Als Erstes wurde das Strassentrassee mit einer grossen Baumaschine auf das geplante Profil abgehobelt und planiert. Dann folgte als wichtiger Schritt der Einbau der grossen Entwässerungsrohre. Zuletzt wurde der 25 Zentimeter dicke Kieskoffer aus Maram, einer Art Weiacherkies, eingebaut und verdichtet. Die Arbeiten kamen zügig voran und konnten nach zwei Wochen bis auf wenige Restarbeiten plangemäss abgeschlossen werden. Dies war eine riesige Entlastung für Elsa Amsler und liessen sie mit Petra Kneubühl zufrieden und guten Mutes über die glücklichen Umstände zurückreisen. Elsa Amsler dachte, dass ihr nächster Besuch frühestens nach einem halben Jahr an der Reihe sei.

Fatales Verkehrsunglück

Es sollte anders kommen. Am Morgen des 27. Februar traf die Hiobsbotschaft aus Ndisi ein, dass der langjährige Mitarbeiter Zacharias Titus Bee, der «Mann für alle Fälle», am Vorabend bei einem Motorradunfall tödlich verunglückt sei. Er war nach Einbruch der Dunkelheit mit einem nur einseitig beleuchteten Lastwagen zusammengestossen und verstarb infolge Schädelbruchs noch auf der Unfallstelle. Da er seit dem Aufbau des Spitals dabei gewesen war, kannte er alle und alles, was mit dem Spitalbetrieb zusammenhing. Er hatte sich zum zuverlässigen Vertrauensmann von Elsa Amsler entwickelt.

Als 35 jähriger Familienvater hinterlässt er seine Frau mit zwei Kleinkindern sowie eine grosse Verwandtschaft, die auf ihn und seine unzähligen Dienste zählte. Um der jungen Familie beizustehen und die personelle Nachfolge für Kurierdienst und Unterhaltsarbeiten im Spital zu regeln, reiste Elsa Amsler unverzüglich nach Ndisi. Nach der Beerdigung und der Regelung der personellen Fragen kehrte Elsa Amsler, immer noch traurig über den grossen Verlust, wieder nach Hause zurück. Auch die Mitarbeiter des Spitals haben sich inzwischen vom enormen Schock erholt und der Betrieb läuft wieder in geordneten Bahnen.
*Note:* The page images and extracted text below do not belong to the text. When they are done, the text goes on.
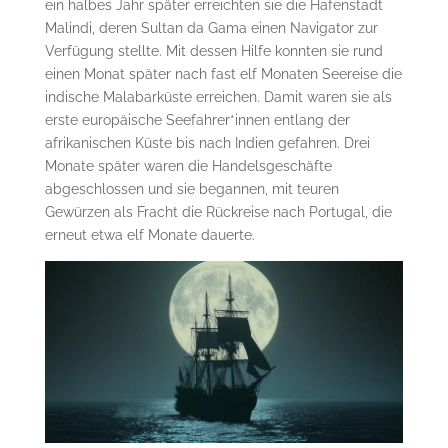
ein halbes Jahr später erreichten sie die Hafenstadt
Malindi, deren Sultan da Gama einen Navigator zur
Verfügung stellte. Mit dessen Hilfe konnten sie rund
einen Monat später nach fast elf Monaten Seereise die
indische Malabarküste erreichen. Damit waren sie als
erste europäische Seefahrer*innen entlang der
afrikanischen Küste bis nach Indien gefahren. Drei
Monate später waren die Handelsgeschäfte
abgeschlossen und sie begannen, mit teuren
Gewürzen als Fracht die Rückreise nach Portugal, die
erneut etwa elf Monate dauerte.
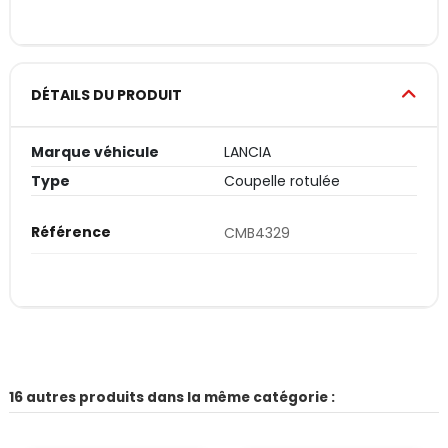
DÉTAILS DU PRODUIT
Marque véhicule
LANCIA
Type
Coupelle rotulée
Référence
CMB4329
16 autres produits dans la même catégorie :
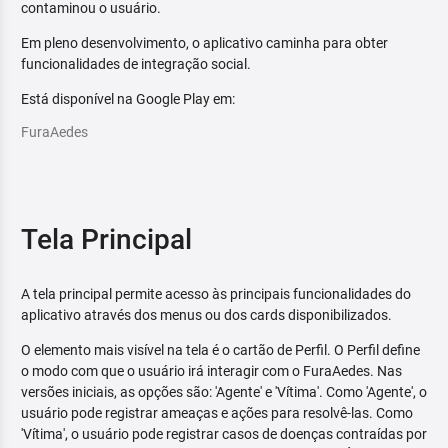
contaminou o usuário.
Em pleno desenvolvimento, o aplicativo caminha para obter
funcionalidades de integração social.
Está disponível na Google Play em:
FuraAedes
Tela Principal
A tela principal permite acesso às principais funcionalidades do
aplicativo através dos menus ou dos cards disponibilizados.
O elemento mais visível na tela é o cartão de Perfil. O Perfil define
o modo com que o usuário irá interagir com o FuraAedes. Nas
versões iniciais, as opções são: 'Agente' e 'Vítima'. Como 'Agente', o
usuário pode registrar ameaças e ações para resolvê-las. Como
'Vítima', o usuário pode registrar casos de doenças contraídas por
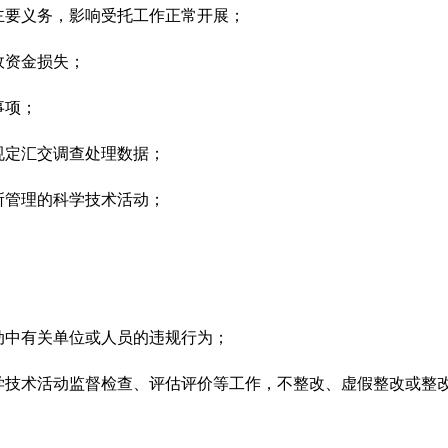
要义务，影响受托工作正常开展；
资金损失；
事项；
定汇交调查处理数据；
管理的科学技术活动；
中有关单位或人员的违规行为；
技术活动监督检查、评估评价等工作，不整改、虚假整改或整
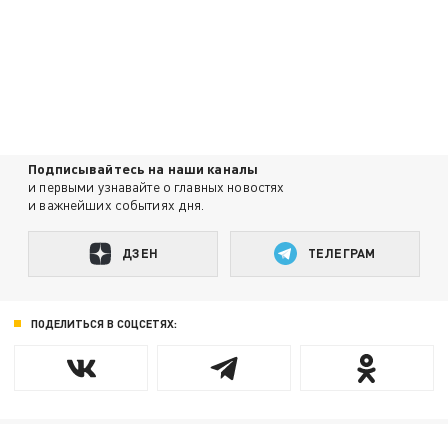
Подписывайтесь на наши каналы
и первыми узнавайте о главных новостях
и важнейших событиях дня.
ДЗЕН
ТЕЛЕГРАМ
ПОДЕЛИТЬСЯ В СОЦСЕТЯХ:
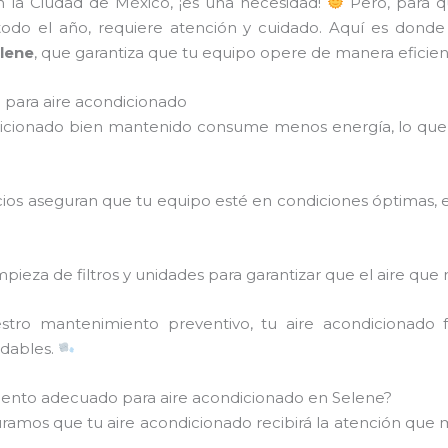
en la Ciudad de México, ¡es una necesidad!
Pero, para q
 todo el año, requiere atención y cuidado. Aquí es donde
lene
, que garantiza que tu equipo opere de manera eficient
para aire acondicionado
dicionado bien mantenido consume menos energía, lo que 
icios aseguran que tu equipo esté en condiciones óptimas, 
mpieza de filtros y unidades para garantizar que el aire que 
stro mantenimiento preventivo, tu aire acondicionado
adables.
iento adecuado para aire acondicionado en Selene?
uramos que tu aire acondicionado recibirá la atención que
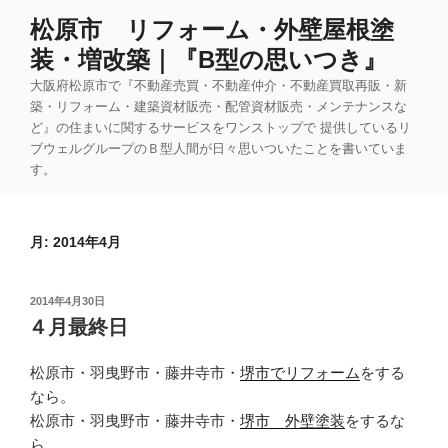
コ
松原市 リフォーム・外壁屋根塗
ン
装・増改築｜『B型の思いつき』
テ
ン
大阪府松原市で『不動産売買・不動産仲介・不動産買取再販・新
ツ
築・リフォーム・建築資材販売・配管資材販売・メンテナンスな
ど』の住まいに関するサービスをワンストップで 提供しているリ
へ
ブウェルグループのＢ型人間が日々思いついたことを書いていま
ス
す。
キ
ッ
プ
月:
2014年4月
投
2014年4月30日
稿
４月最終日
日:
松原市・羽曳野市・藤井寺市・
堺市でリフォーム
をする
なら。
松原市・羽曳野市・藤井寺市・
堺市 外壁塗装
をするな
ら。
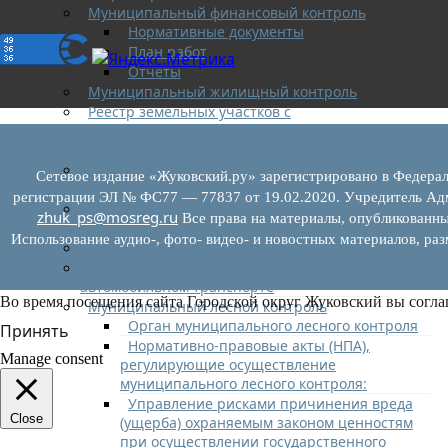
Муниципальный финансовый контроль
Нормативные документы
План работ
Отчеты
Муниципальный жилищный контроль
Реестр земельных участков с
неоформленными объектами недвижимого
имущества
Перечень объектов недвижимого
Сетевое издание «Жуковский.ру» зарегистрировано в Федерал
имущества г.о. Жуковский
регистрации ЭЛ № ФС77 — 77837 от 19.02.2020. Учредитель Адм
Списки кандидатов в присяжные
zhuk_ps@mosreg.ru
Все права на материалы, опубликованны
заседатели
Использование аудио-, фото- видео- и новостных материалов, ра
Служба судебных приставов
Муниципальный контроль на
автомобильном транспорте
Во время посещения сайта Городской округ Жуковский вы согла
Муниципальный лесной контроль
Орган муниципального лесного контроля
Принять
Нормативно-правовые акты (НПА),
Manage consent
регулирующие осуществление
муниципального лесного контроля:
Управление рисками причинения вреда
Close
(ущерба) охраняемым законом ценностям
при осуществлении государственного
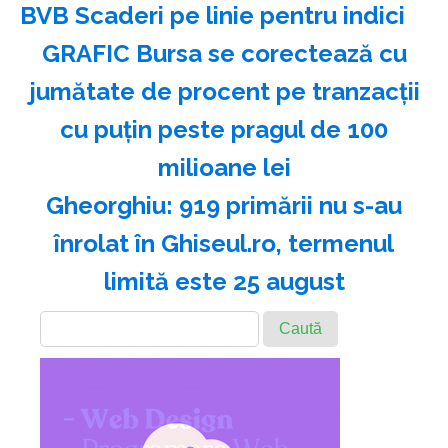
BVB Scaderi pe linie pentru indici
GRAFIC Bursa se corectează cu
jumătate de procent pe tranzacții
cu puțin peste pragul de 100
milioane lei
Gheorghiu: 919 primării nu s-au
înrolat în Ghiseul.ro, termenul
limită este 25 august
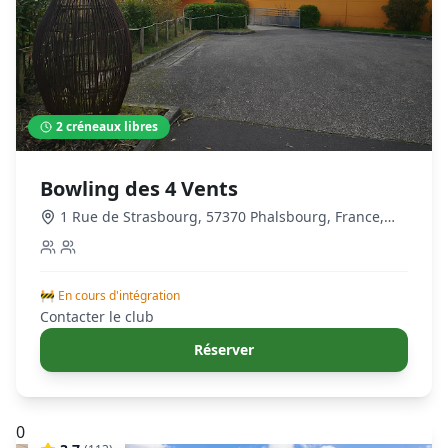
2
créneaux libres
Bowling des 4 Vents
1 Rue de Strasbourg, 57370 Phalsbourg, France
,
Phalsbourg
🚧 En cours d'intégration
Contacter le club
Réserver
0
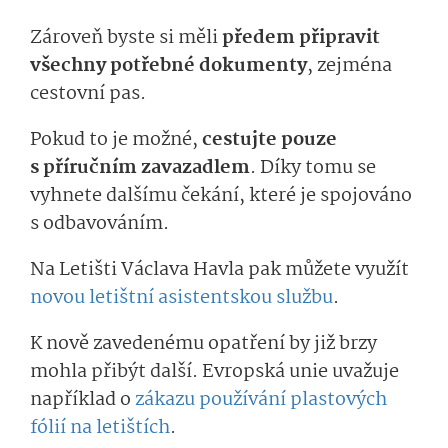
Zároveň byste si měli
předem připravit
všechny potřebné dokumenty
, zejména
cestovní pas.
Pokud to je možné,
cestujte pouze
s příručním zavazadlem
. Díky tomu se
vyhnete dalšímu čekání, které je spojováno
s odbavováním.
Na Letišti Václava Havla pak můžete využít
novou letištní asistentskou službu
.
K nově zavedenému opatření by již brzy
mohla přibýt další. Evropská unie uvažuje
například o
zákazu používání plastových
fólií na letištích
.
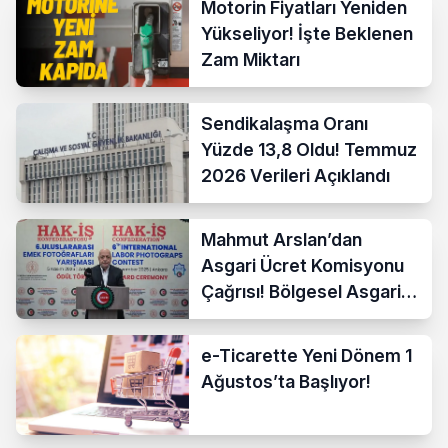
Motorin Fiyatları Yeniden
Yükseliyor! İşte Beklenen
Zam Miktarı
Sendikalaşma Oranı
Yüzde 13,8 Oldu! Temmuz
2026 Verileri Açıklandı
Mahmut Arslan’dan
Asgari Ücret Komisyonu
Çağrısı! Bölgesel Asgari
Ücrete Sert Tepki
e-Ticarette Yeni Dönem 1
Ağustos’ta Başlıyor!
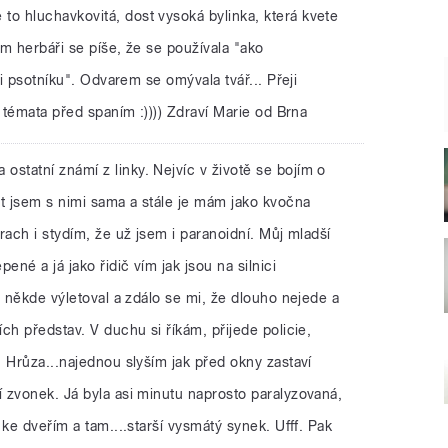
 hluchavkovitá, dost vysoká bylinka, která kvete
m herbáři se píše, že se používala "ako
ri psotníku". Odvarem se omývala tvář... Přeji
í témata před spaním :)))) Zdraví Marie od Brna
ostatní známí z linky. Nejvíc v životě se bojím o
ot jsem s nimi sama a stále je mám jako kvočna
rach i stydím, že už jsem i paranoidní. Můj mladší
ené a já jako řidič vím jak jsou na silnici
s někde výletoval a zdálo se mi, že dlouho nejede a
ch představ. V duchu si říkám, přijede policie,
 Hrůza...najednou slyším jak před okny zastaví
 zvonek. Já byla asi minutu naprosto paralyzovaná,
ke dveřím a tam....starší vysmátý synek. Ufff. Pak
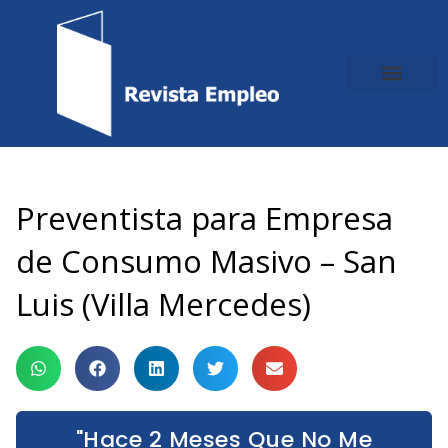
Ir
al
contenido
Preventista para Empresa
de Consumo Masivo – San
Luis (Villa Mercedes)
"Hace 2 Meses Que No Me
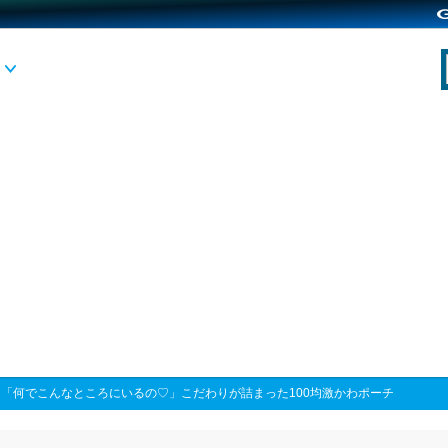
>
「何でこんなところにいるの♡」こだわりが詰まった100均激かわポーチ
Die neue Strasse hat sich in der Regenzeit bestens bewährt. Die Ambulanz konnte jederzeit vom und zum Spital fahren. Die Mitarbeiter des Spitals und alle Kranken, die davon profitieren, sind den grosszügigen Spendern aus der Schweiz sehr dankbar für diese wichtige Hilfe.